_What you are asked to do_. If a record holds a picture, leave the picture out and print everything else exactly.

_Records for this exercise_.
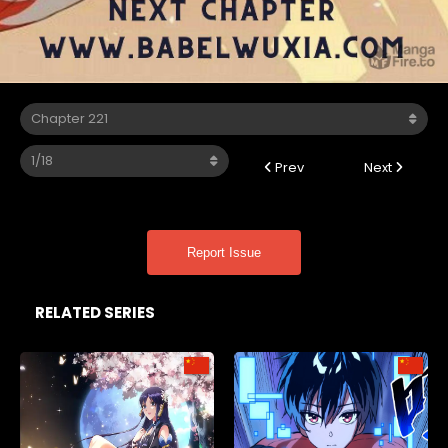
Prev
Next
Report Issue
RELATED SERIES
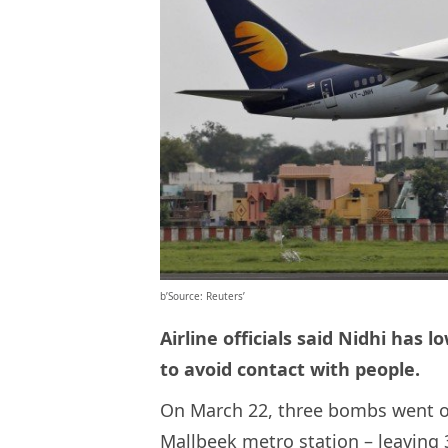
b’Source: Reuters’
Airline officials said Nidhi has
to avoid contact with people.
On March 22, three bombs went off
Mallbeek metro station – leaving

_Output for this task_.
Prev
Next
Report Issue
RELATED SERIES
b’Source: Reuters’
Airline officials said Nidhi has
to avoid contact with people.
On March 22, three bombs went off
Mallbeek metro station – leaving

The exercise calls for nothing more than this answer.